The capital markets offer companies many different ways to raise funds from many
different investors, including individuals and large institutions. Usually, the
first options an entrepreneur explores are private sources of funds. This part
of the capital markets may provide limited amounts of money, but allows companies
to remain privately held and founders to retain control over their operations.
One private option is a corporate loan or line of credit from a bank. The process of qualifying is similar to what you might be familiar with if you’ve arranged a mortgage or large loan. Based on a company’s financial history and prospects, a bank may determine that the company is likely to repay the loan plus interest and advances the company the money.
Another private option is to tap friends and family — private individuals who have some affiliation with the company or its officers and are willing to take investment risk for a share of future profits. A third choice is
venture capital,
or the assets of private investors channeled through a professional investment firm that may add funds to a start-up or maturing company in exchange for a piece of ownership, some say over operations, and a share in the profits.
Professor Samuel L. Hayes,
Harvard Business
School
Professor Samuel Hayes discusses the sources of capital for small- and medium-sized businesses.

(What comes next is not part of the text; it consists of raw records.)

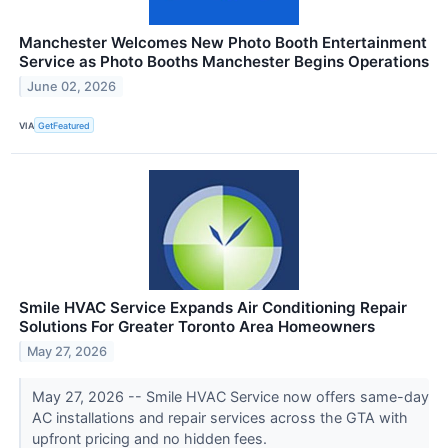
Manchester Welcomes New Photo Booth Entertainment
Service as Photo Booths Manchester Begins Operations
June 02, 2026
VIA
GetFeatured
Smile HVAC Service Expands Air Conditioning Repair
Solutions For Greater Toronto Area Homeowners
May 27, 2026
May 27, 2026 -- Smile HVAC Service now offers same-day
AC installations and repair services across the GTA with
upfront pricing and no hidden fees.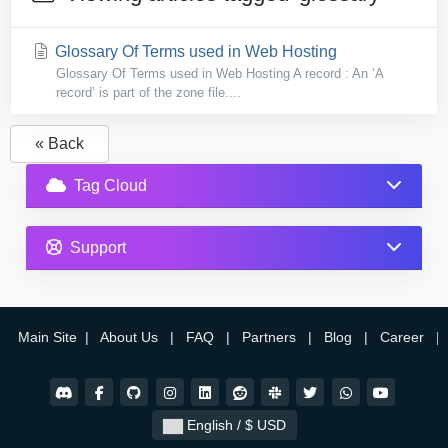
Glossary Of Terms used in Web Hosting
Glossary Of Terms used in Web Hosting A record : An ‘A
record’ is part of the zone file....
« Back
Tag Cloud
Support
Main Site
|
About Us
|
FAQ
|
Partners
|
Blog
|
Career
|
English / $ USD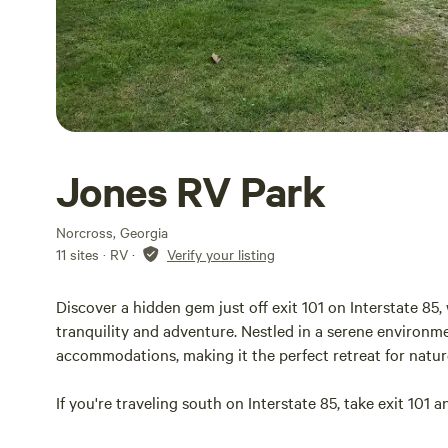
Jones RV Park
Norcross, Georgia
11 sites · RV
·
Verify your listing
Discover a hidden gem just off exit 101 on Interstate 8
tranquility and adventure. Nestled in a serene environm
accommodations, making it the perfect retreat for natur
If you're traveling south on Interstate 85, take exit 101 an
Shell gas station; our campground is conveniently locat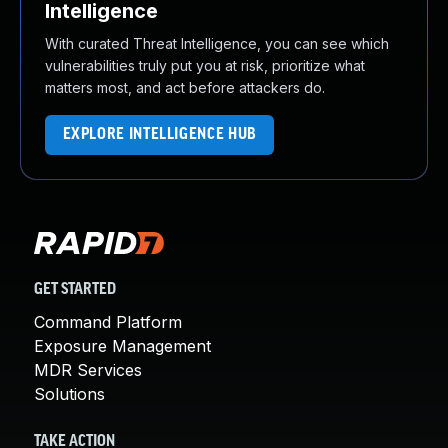
Intelligence
With curated Threat Intelligence, you can see which
vulnerabilities truly put you at risk, prioritize what
matters most, and act before attackers do.
EXPLORE INTELLIGENCE HUB
GET STARTED
Command Platform
Exposure Management
MDR Services
Solutions
TAKE ACTION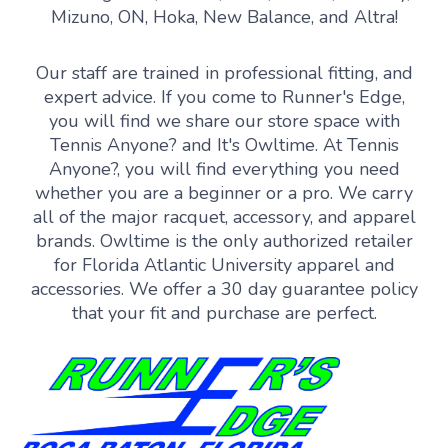
Mizuno, ON, Hoka, New Balance, and Altra!
Our staff are trained in professional fitting, and
expert advice. If you come to Runner's Edge,
you will find we share our store space with
Tennis Anyone? and It's Owltime. At Tennis
Anyone?, you will find everything you need
whether you are a beginner or a pro. We carry
all of the major racquet, accessory, and apparel
brands. Owltime is the only authorized retailer
for Florida Atlantic University apparel and
accessories. We offer a 30 day guarantee policy
that your fit and purchase are perfect.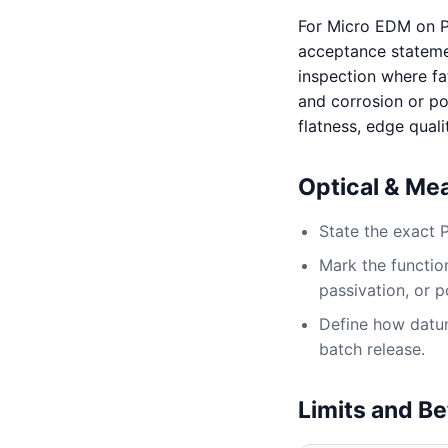
For Micro EDM on P
acceptance statement
inspection where fat
and corrosion or po
flatness, edge quali
Optical & Me
State the exact 
Mark the function
passivation, or p
Define how datum,
batch release.
Limits and Be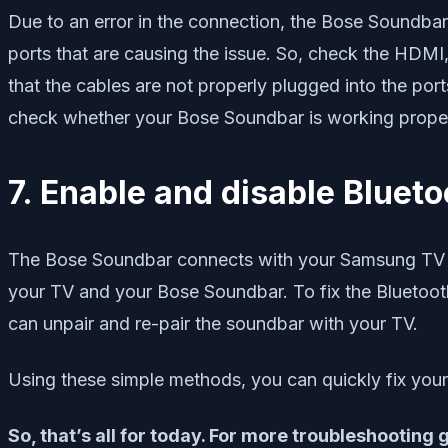
Due to an error in the connection, the Bose Soundba
ports that are causing the issue. So, check the HDMI, 
that the cables are not properly plugged into the por
check whether your Bose Soundbar is working prope
7. Enable and disable Blueto
The Bose Soundbar connects with your Samsung TV vi
your TV and your Bose Soundbar. To fix the Bluetoo
can unpair and re-pair the soundbar with your TV.
Using these simple methods, you can quickly fix yo
So, that’s all for today. For more troubleshooting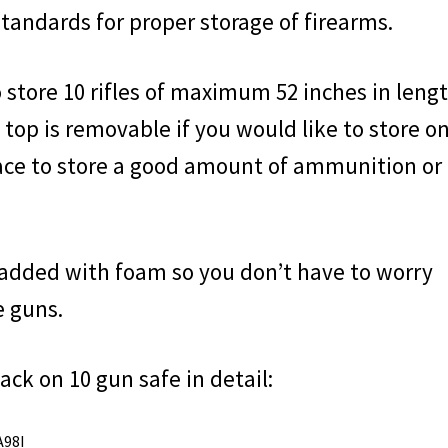
standards for proper storage of firearms.
store 10 rifles of maximum 52 inches in lengt
 top is removable if you would like to store on
pace to store a good amount of ammunition or
padded with foam so you don’t have to worry
e guns.
ack on 10 gun safe in detail:
A98I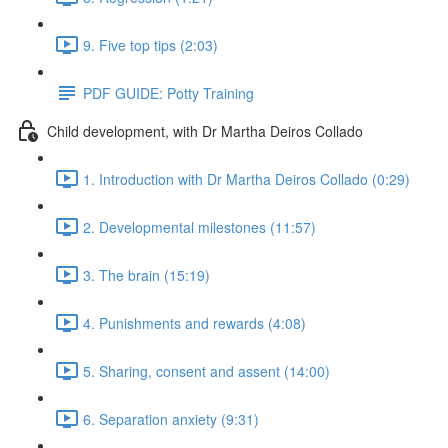
9. Five top tips (2:03)
PDF GUIDE: Potty Training
Child development, with Dr Martha Deiros Collado
1. Introduction with Dr Martha Deiros Collado (0:29)
2. Developmental milestones (11:57)
3. The brain (15:19)
4. Punishments and rewards (4:08)
5. Sharing, consent and assent (14:00)
6. Separation anxiety (9:31)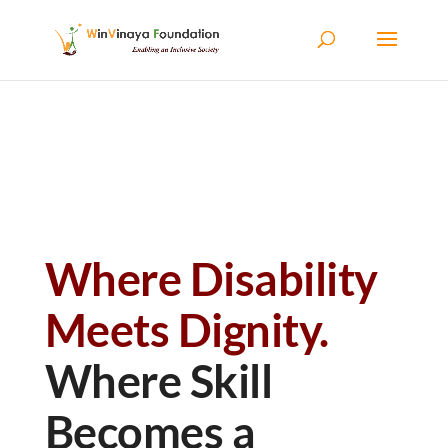
Skip to content
Where Disability
Meets Dignity.
Where Skill
Becomes a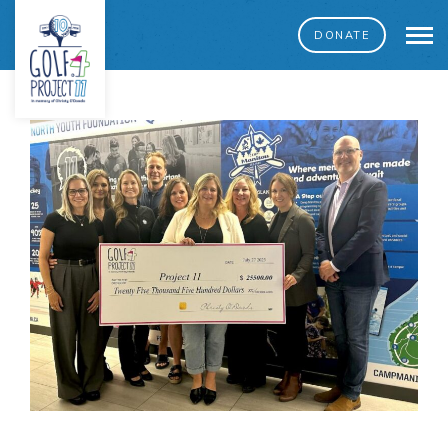
DONATE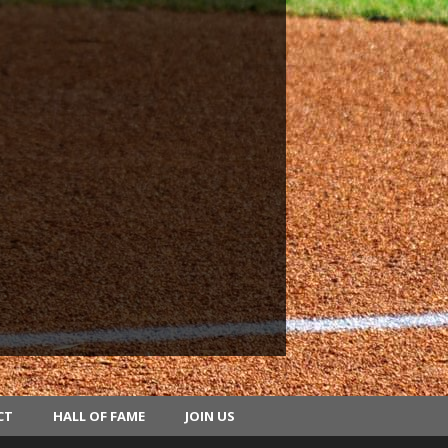
CT
HALL OF FAME
JOIN US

In the past, U.S. government loans and tax breaks for smaller businesses helped to offset the difficulty those firms had in accessing private capital markets. In less-developed and developing countries, government sponsored financing programs for smaller businesses might still have validity. But private equity vendors have begun actively penetrating some of these markets to fill the need for capital, just as, over the last 20 years, they have in the United States, where there are any number of financial intermediaries who focus on providing financing to small and medium-sized businesses. That includes private equity groups as well as secured lenders, such as banks.